The Yarn of the ‘Nancy Bell’
(W. S. Gilbert 1836 - 1911)
 
‘Twas on the shores that round our coast
From Deal to Ramsgate span,
That I found alone on a piece of stone
An elderly naval man.
 
His hair was weedy, his beard was long,
And weedy and long was he,
And I heard this wight on the shore recite,
In a singular minor key:
 
“Oh, I am a cook and a captain bold,
And the mate of the Nancy brig,
And a bo’sun tight, and a midshipmite,
And the crew of the captain’s gig”
 
And he shook his fists and he tore his hair,
Till I really felt afraid,
For I couldn’t help thinking the man had
been drinking,
And so I simply said:
 
“Oh, elderly man, it’s little I know
Of the duties of men of the sea,
And I’ll eat my hand if I understand
However you can be
 
“At once a cook, and a captain bold,
And the mate of the Nancy brig,
And a bo’sun tight, and a midshipmite,
And the crew of the captain’s gig.”
 
Then he gave a hitch to his trousers,
which
Is a trick all seamen larn,
And having got rid of a thumping quid,
He spun his painful yarn:
 
“Twas in the good ship Nancy Bell
That we sailed to the Indian Sea,
And there on a reef we come to grief,
Which has often occurred to me.
 
“And pretty nigh all the crew was drowned
(There was seventy-seven o’ soul),
And only ten of the Nancy’s men
Said ‘Here!’ to the muster roll.
 
“There was me and the cook and the captain
bold,
And the mate of the Nancy brig,
And the bo’sun tight, and a midshipmite,
And the crew of the captain’s gig.
 
“For a month we’d neither vittles nor
drink,
Till a-hungry we did feel,
So we drawed a lot, and, accordin shot
The captain for our meal.
 
“The next lot fell to the Nancy’s mate,
And a delicate dish he made;
Then our appetite with the midshipmite
We seven survivors stayed ……….
 
............ There are another eleven verses to The Yarn of the Nancy Bell – I won’t include them here, so you’re going to have to get yourself a copy of ‘Bab Ballads’ to find out what happens.  I find myself often going back to the Bab Ballads to study metre – all of the ballads are strong.  I believe Gilbert wrote his verse with the intention of it being read out loud (thus the transition of his work into theatre and musicals).  In fact, at the time of the Bab Ballads people would recite them at parties and gatherings.  I like a poem you can recite.  But, then again, I like a poem you can read.  There’s a difference between reciting a poem out loud and reading a poem aloud.  A poem for recitation does need to have good metre; a poem with emotive depth is good when read aloud.  Is that the difference between poetry and verse?  That probably accounts for why Gilbert has qualified his Bab Ballads by stating underneath the title, “Much Sound and Little Sense”.
 
‘Much sound and little sense’ is a good lead in to my poem, The Day the Balloon went up.  I’m grateful to light verse poets like William Gilbert that I’m able to take some of the mad-cap memories from my Navy days and preserve and share them in written verse ………..

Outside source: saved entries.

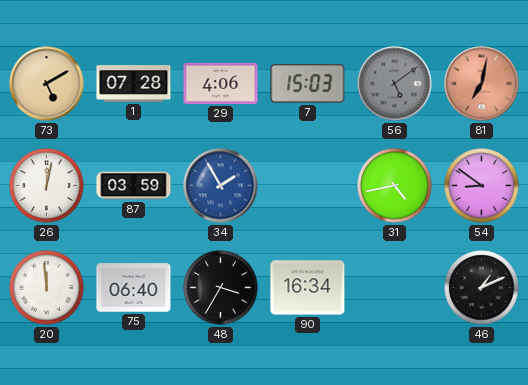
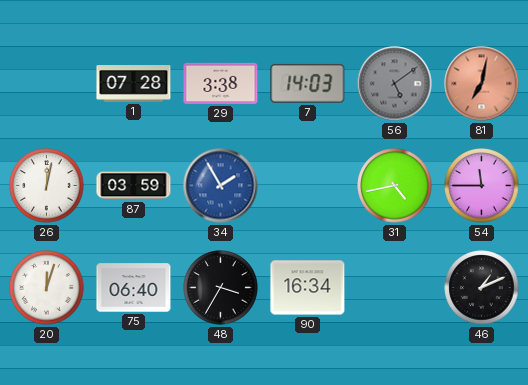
73: 5:10 -> none
29: 4:06 -> 3:38
7: 15:03 -> 14:03
54: 8:51 -> 11:45
20: 11:59 -> 12:03
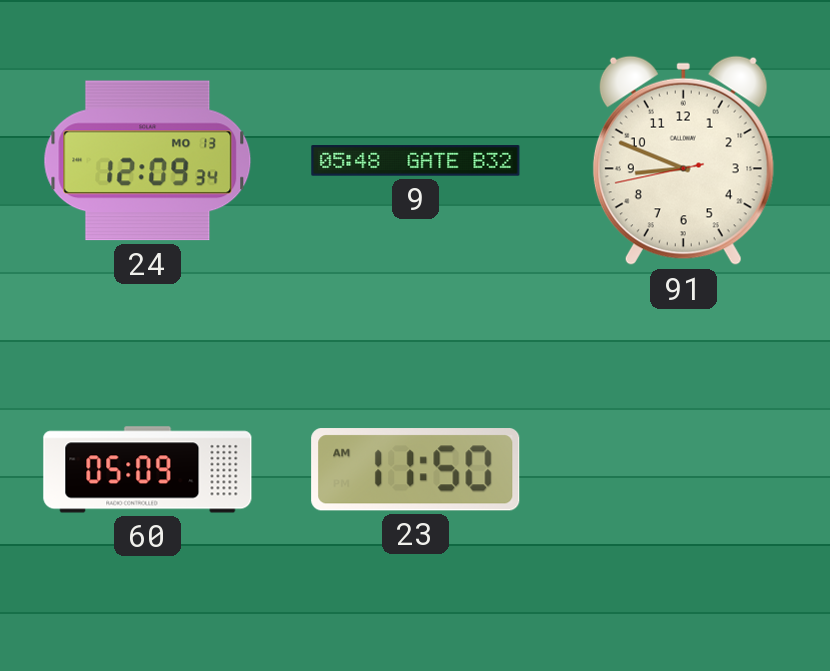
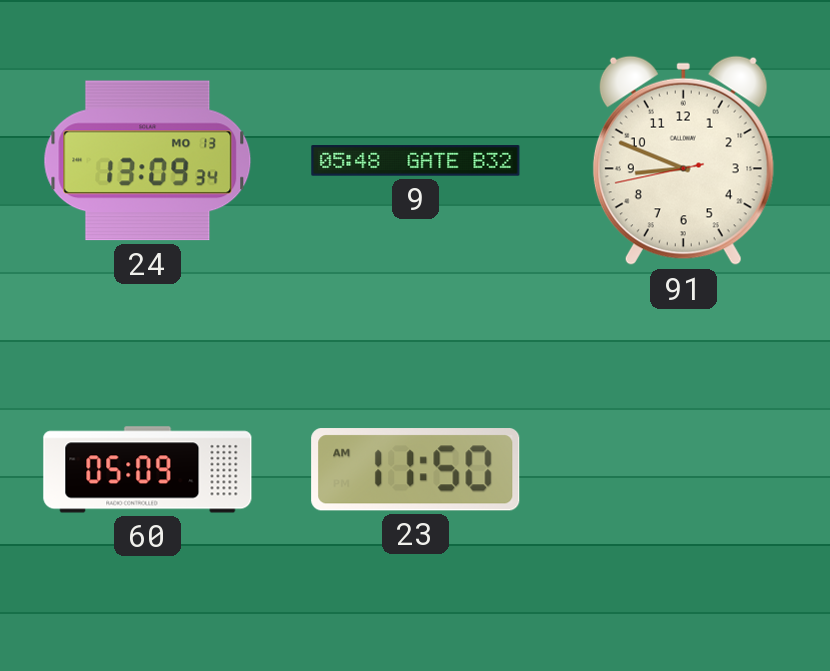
24: 12:09 -> 13:09
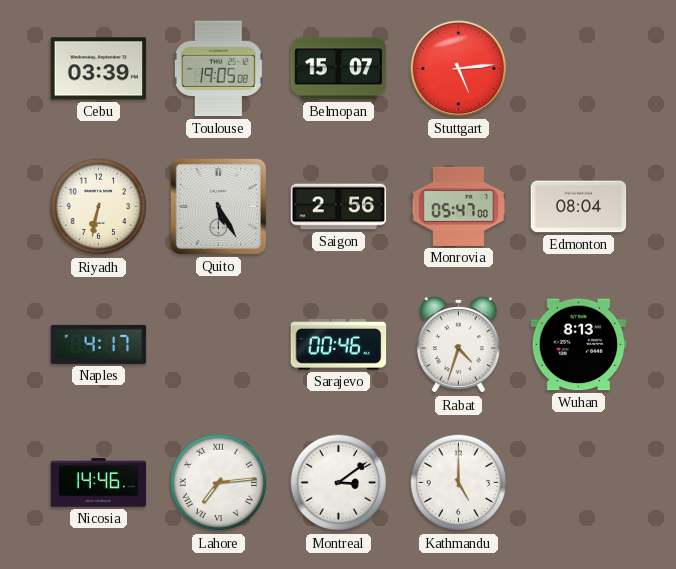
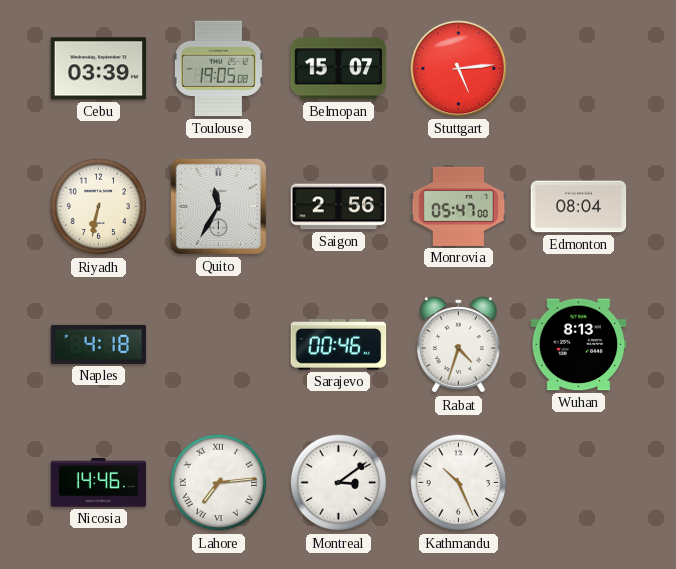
Quito: 5:25 -> 11:35
Naples: 4:17 -> 4:18
Kathmandu: 5:00 -> 10:26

2009.  Sailors love to tell a yarn  -  ‘spin a dit’.  Sometimes they are true, sometimes they are variations of the truth.  In most cases, the ingredients for the recipe can be trusted  -  an ambitious First Lieutenant, a bunch of nervous boffins, a thick-head with a rifle and an upper-deck crowded with goofers.
The Day the Balloon went Up
At sea one day on our ship of grey,
The Jimmy made a blunder,
The Bosun’s Mate became irate,
And the Skipper roared like thunder.
 
It all began when the RAN,
Took a science team for a dawdle,
With instruments new, and costly too,
Tied beneath a big red bauble.
 
It was tossed in the air with professional care,
But the ball was over rated,
And sank to the sea, immediately,
Where it wallowed half deflated.
 
The scientists, wrung their wrists,
What to tell their boss and master,
Till the Skipper parked above the mark,
And said, ‘put a swimmer in the water’.
 
What a sight to see, the big AB,
Striking out for fame and glory,
With a heaving line tied to his spine,
Should have been the end of the story.
 
But the Jimmy paced, up and down the waist,
For he was in charge of the order,
So was very keen, to be the one seen,
Yelling threats of bloody murder.
 
Now it is the norm when swimmers form,
That a lookout stands with a rifle,
Ready to get any likely threat
Such as shark or deep sea turtle.
 
On this day, with regret to say,
The lookout’s name was Potter,
A cracking shot but not a lot,
Between his ears to hold grey matter.
 
He stands in a doze, a classic pose,
Vic Morrow’s younger brother,
Weapon on the hip with the safety trip,
But his mind’s in some place other.
 
Not the sort of stance to earn romance,
When the Jimmy spots a danger,
A bloody big snake about to make,
It’s mark upon his swimmer.
 
The Jimmy calls to the lookout stall,
In a voice made of barbed wire,
‘A snakes been seen on the starboard beam,
One hundred yards, on my command, fire!’
 
Time passes by as every eye,
Stays fixed on a spot out yonder,
Expecting a shot from good old Potts,
That will save our brave young swimmer.
 
The ship it lolls in a gentle roll,
Still nothing from the lookout station,
The Jimmy looks away to find the delay,
And is beaten by explanation.
 
What the Jimmy saw made his tonsils roar,
The lookout deep in slumber,
He spun on his heel and gave a squeal,
‘That man there, I want his bloody number!’
 
Panic sets in and the Jimmy begins,
To lose his calm composure,
‘Get the bloody snake! the nake! the snake! Get the snake!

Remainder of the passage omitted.